神の言葉と砂嵐には逆らえないー実際に見たアラブの格言
私が仕事で暮らしていたサウディアラビアでは砂嵐が激しい季節はは5月から7月ごろです。日本でも中国の奥地から飛来する黄砂は年々激しくなるようです。 今年も春分の日には各地で視界の悪さや、洗濯物や車のボンネットに積もった黄砂で苦情を言う人の映像がテレビで流されていました。私が経験した砂嵐に較べれば、これくらいはたいしたこと無いと思ってしまいますが、実は、赴任した当時はちょっとした砂嵐でも悩まされたものでした。そのうちに途轍もない砂嵐にあって少々のことは諦めてしまいましたが。
さすがのアラブ人も砂嵐には勝てないようです。彼らが頭にかぶるトウブと呼ばれる赤白段だら模様の布とゴトラという黒いワッパ、またゆったりとしたディスダーシャという民族衣装はそれに耐えうるように考えられているのでしょうね。アラブの格言で
「神の言葉と砂嵐には逆らえない」
と言います。
日本の「泣く子と地頭には勝てない」と同じです。でもアラブのほうが人間がコントロールできない大自然の現象だからスケールが大きいですよ。アイスランドの火山噴火の粉塵、こちらも凄いですねえ。空港閉鎖のみならず、世界経済にも影響を及ぼしています。また大規模な噴火が起これば何ヶ月、いや何年続くか判らないとのこと、この格言は世界的なものとなりました。

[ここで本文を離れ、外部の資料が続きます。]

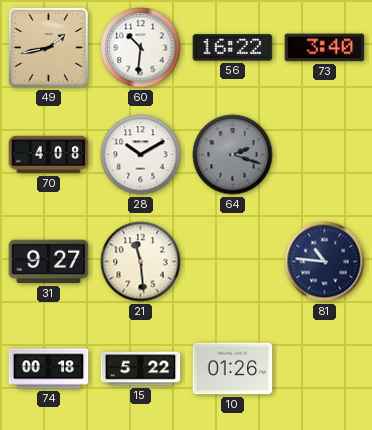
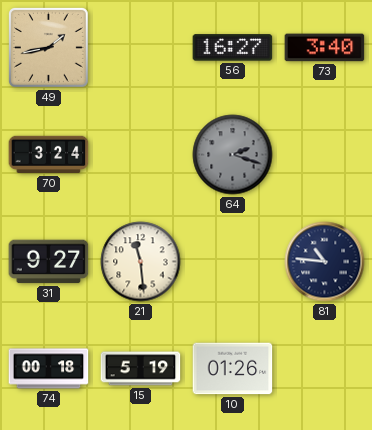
60: 10:31 -> none
56: 16:22 -> 16:27
70: 4:08 -> 3:24
28: 10:10 -> none
15: 5:22 -> 5:19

実際、私も砂漠の中で猛烈な突風とともにやってきた砂嵐で、2時間以上も車の中に閉じ込められた経験があります。 周囲がまっ茶色の世界、光が遮られだんだんと薄暗くなりそのうちに車の中まで細かい砂が入ってきます。心細いのなんのって砂嵐が去って外の太陽を見た時、それに向かって思わずかしわ手を打ちました。やはり、日本人ですねえ。

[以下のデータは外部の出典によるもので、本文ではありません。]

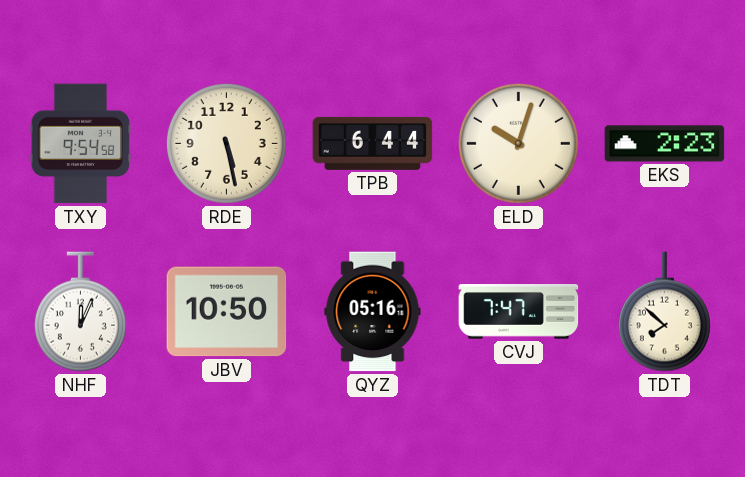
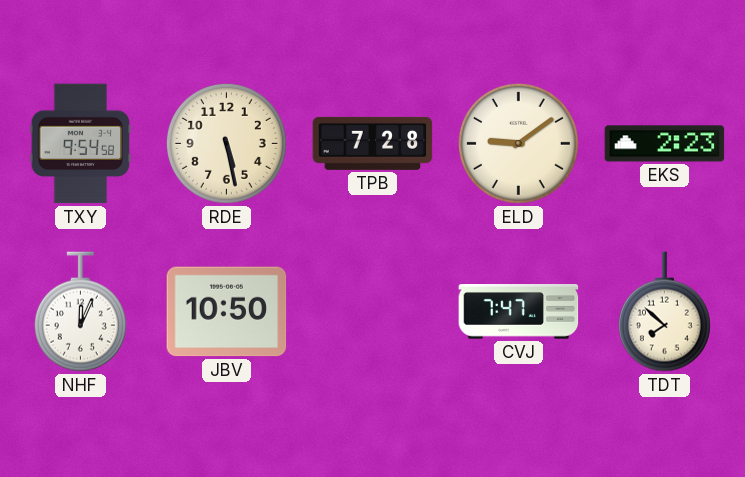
TPB: 6:44 -> 7:28
ELD: 10:03 -> 9:09
QYZ: 05:16 -> none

私の家族がここに住むようになって半月も経たないうちに、砂嵐の洗礼を受けました。
夜中に、くしゃみをして眼が覚めました。妻の「いやだ、なんかざらざらしている」という声で、ライトを点けると室内は普段の蛍光灯の白色ではなく目の前がモア~とした薄いピンク色の世界になっていました。ベッドの毛布にもうっすらと砂塵が積もっています。寝ている子供たちの顔も砂だらけでした。すぐ拭いてやりましたけれども・・・。

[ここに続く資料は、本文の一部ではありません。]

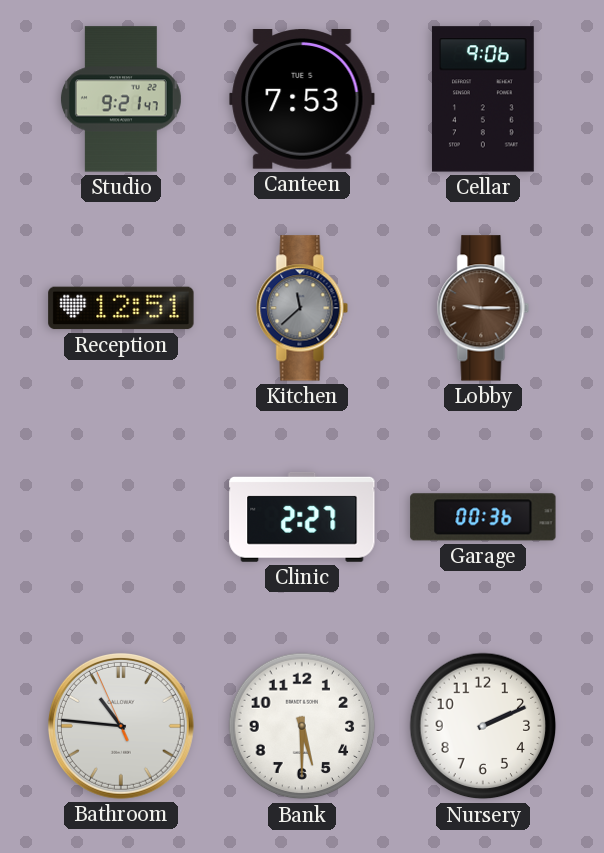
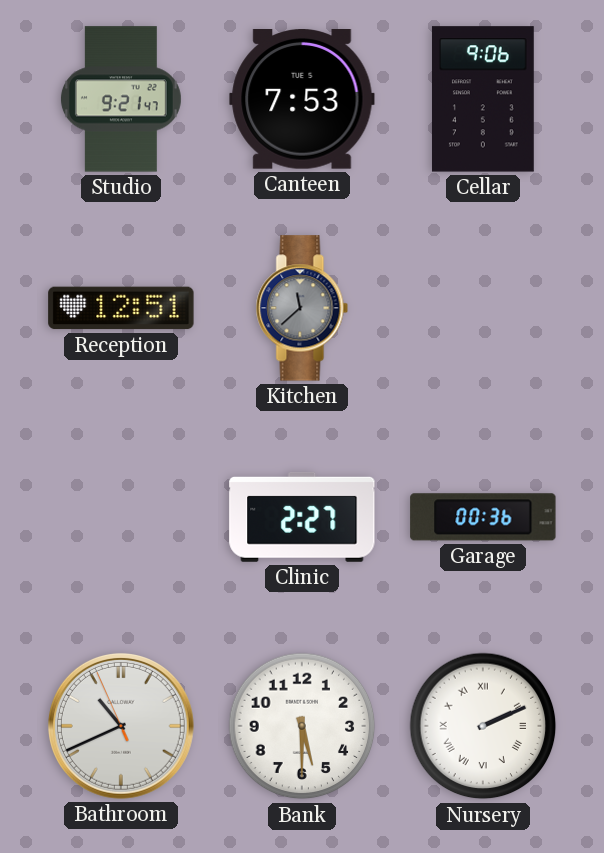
Lobby: 9:15 -> none
Bathroom: 10:45 -> 10:40
Nursery numerals: Arabic -> Roman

さあ、朝がたいへんです。部屋全体にも砂塵が積もっています。妻が掃除を終えるまで3日間もかかってしまったと記憶しています。(その後何度も来る砂嵐にあきらめたのか、手を抜いていましたが)綺麗好きの彼女にとって、苦痛だったと思います。
金庫に入れた時計の中まで砂が入っていた。 これは当時の日本人の間で流行ったジョークです。
砂嵐の去った砂漠にはその度ごとに、大自然の美しい造詣、風紋が出現します。
(リアド地方の砂漠)
ところで、砂嵐のことを、我々日本人はシャマールと言っていました。アラブ人との会話でこの言葉を使うと意味が通ぜず怪訝な顔をする人もいます。 どうも、最初ここに来た日本人が砂嵐にあい、これをアラビア語でなんというのかと吹いてくる風の方向を指差したので、そのアラブの人が「シャマール(北)だ」と答えたのが始まりかと思います。実際、この地方では砂嵐はいつでも北風なのです。 (南風は強い湿気や霧を伴ってきます)
じゃあ、実際に砂嵐は何と言うのかきいたところ、アラブ人はラムリーヤ(汚れ)とかハムシーン(50)と言っていました。 春先から50日間砂嵐のシーズンなのでそう言うのだそうです。
昔、オーストラリアで白人の移民が始まった頃、見たことも無い動物がピョンピョン跳ねているので、「これは何と言う動物だ」 と問うたところ、原住民は「カンガルー(わからない)」と答えたのでそれが名前となってしまった・・・という故事と同じですね。